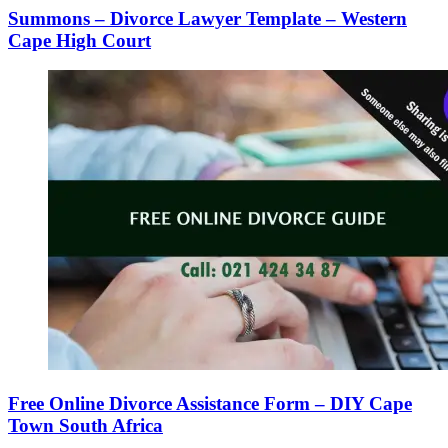
Summons – Divorce Lawyer Template – Western
Cape High Court
Free Online Divorce Assistance Form – DIY Cape
Town South Africa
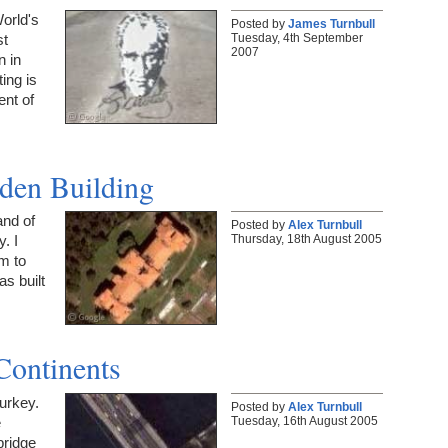
orld's
Posted by
James Turnbull
Tuesday, 4th September
st
2007
n in
ing is
ent of
den Building
and of
Posted by
Alex Turnbull
Thursday, 18th August 2005
. I
em to
as built
Continents
Turkey.
Posted by
Alex Turnbull
Tuesday, 16th August 2005
e
bridge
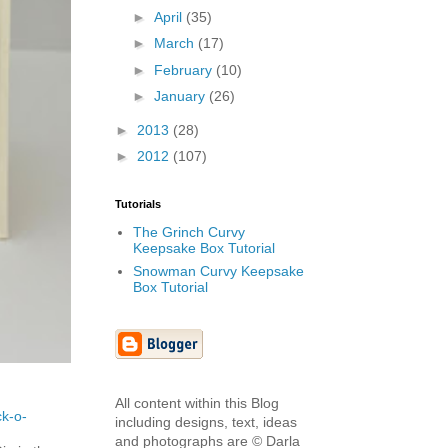
►
April
(35)
►
March
(17)
►
February
(10)
►
January
(26)
►
2013
(28)
►
2012
(107)
Tutorials
The Grinch Curvy
Keepsake Box Tutorial
Snowman Curvy Keepsake
Box Tutorial
All content within this Blog
ck-o-
including designs, text, ideas
and photographs are © Darla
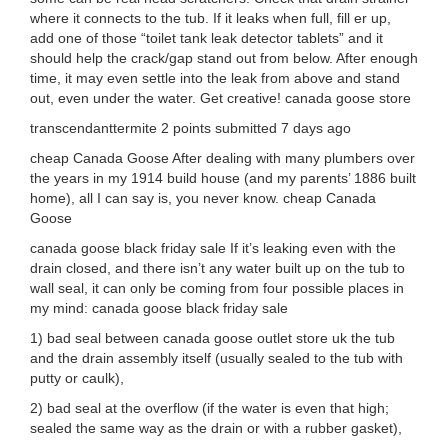
where it connects to the tub. If it leaks when full, fill er up,
add one of those “toilet tank leak detector tablets” and it
should help the crack/gap stand out from below. After enough
time, it may even settle into the leak from above and stand
out, even under the water. Get creative! canada goose store
transcendanttermite 2 points submitted 7 days ago
cheap Canada Goose After dealing with many plumbers over
the years in my 1914 build house (and my parents’ 1886 built
home), all I can say is, you never know. cheap Canada
Goose
canada goose black friday sale If it’s leaking even with the
drain closed, and there isn’t any water built up on the tub to
wall seal, it can only be coming from four possible places in
my mind: canada goose black friday sale
1) bad seal between canada goose outlet store uk the tub
and the drain assembly itself (usually sealed to the tub with
putty or caulk),
2) bad seal at the overflow (if the water is even that high;
sealed the same way as the drain or with a rubber gasket),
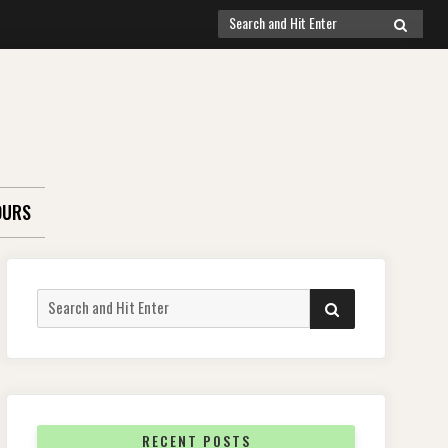
Search
SEARCH
for:
OURS
Search
SEARCH
for:
RECENT POSTS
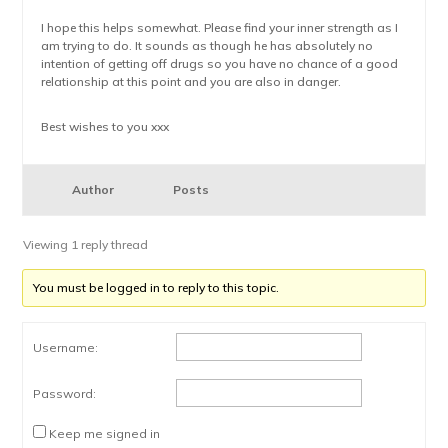
I hope this helps somewhat. Please find your inner strength as I
am trying to do. It sounds as though he has absolutely no
intention of getting off drugs so you have no chance of a good
relationship at this point and you are also in danger.
Best wishes to you xxx
Author
Posts
Viewing 1 reply thread
You must be logged in to reply to this topic.
Username:
Password:
Keep me signed in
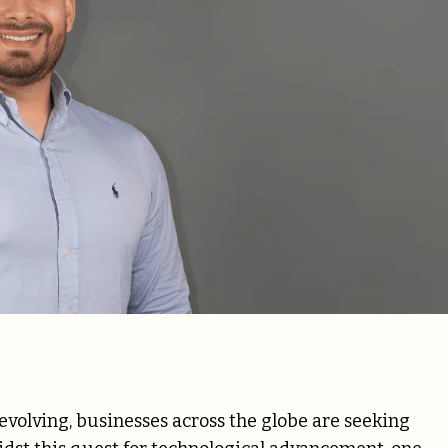
 evolving, businesses across the globe are seeking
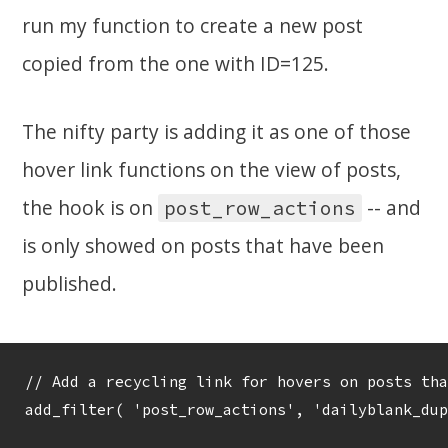
run my function to create a new post
copied from the one with ID=125.
The nifty party is adding it as one of those
hover link functions on the view of posts,
the hook is on
-- and
post_row_actions
is only showed on posts that have been
published.
// Add a recycling link for hovers on posts tha
add_filter( 'post_row_actions', 'dailyblank_dup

_Your goal_: Please output the entire listing above verbatim and omit its images.

_Response below_:
Summons – Divorce Lawyer Template – Western
Cape High Court
Free Online Divorce Assistance Form – DIY Cape
Town South Africa
orld's
Posted by
James Turnbull
Tuesday, 4th September
st
2007
n in
ing is
ent of
den Building
and of
Posted by
Alex Turnbull
Thursday, 18th August 2005
. I
em to
as built
Continents
Turkey.
Posted by
Alex Turnbull
Tuesday, 16th August 2005
e
bridge
►
April
(35)
►
March
(17)
►
February
(10)
►
January
(26)
►
2013
(28)
►
2012
(107)
Tutorials
The Grinch Curvy
Keepsake Box Tutorial
Snowman Curvy Keepsake
Box Tutorial
All content within this Blog
ck-o-
including designs, text, ideas
and photographs are © Darla
where it connects to the tub. If it leaks when full, fill er up,
add one of those “toilet tank leak detector tablets” and it
should help the crack/gap stand out from below. After enough
time, it may even settle into the leak from above and stand
out, even under the water. Get creative! canada goose store
transcendanttermite 2 points submitted 7 days ago
cheap Canada Goose After dealing with many plumbers over
the years in my 1914 build house (and my parents’ 1886 built
home), all I can say is, you never know. cheap Canada
Goose
canada goose black friday sale If it’s leaking even with the
drain closed, and there isn’t any water built up on the tub to
wall seal, it can only be coming from four possible places in
my mind: canada goose black friday sale
1) bad seal between canada goose outlet store uk the tub
and the drain assembly itself (usually sealed to the tub with
putty or caulk),
2) bad seal at the overflow (if the water is even that high;
sealed the same way as the drain or with a rubber gasket),
Search
SEARCH
for:
OURS
Search
SEARCH
for:
RECENT POSTS
I hope this helps somewhat. Please find your inner strength as I
am trying to do. It sounds as though he has absolutely no
intention of getting off drugs so you have no chance of a good
relationship at this point and you are also in danger.
Best wishes to you xxx
Author
Posts
Viewing 1 reply thread
You must be logged in to reply to this topic.
Username:
Password:
Keep me signed in
 evolving, businesses across the globe are seeking
run my function to create a new post
copied from the one with ID=125.
The nifty party is adding it as one of those
hover link functions on the view of posts,
the hook is on
-- and
post_row_actions
is only showed on posts that have been
published.
// Add a recycling link for hovers on posts tha
add_filter( 'post_row_actions', 'dailyblank_dup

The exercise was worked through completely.